What to do:
Leave the images aside and copy out the whole listing, exact to the word.

Information:
-.-.-
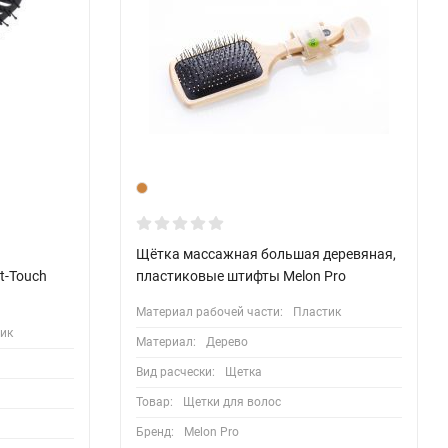
Щётка массажная большая деревяная,
t-Touch
пластиковые штифты Melon Pro
Материал рабочей части:
Пластик
ик
Материал:
Дерево
Вид расчески:
Щетка
Товар:
Щетки для волос
Бренд:
Melon Pro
-.-.-
Exercise response:
Щётка массажная большая деревяная,
t-Touch
пластиковые штифты Melon Pro
Материал рабочей части:
Пластик
ик
Материал:
Дерево
Вид расчески:
Щетка
Товар:
Щетки для волос
Бренд:
Melon Pro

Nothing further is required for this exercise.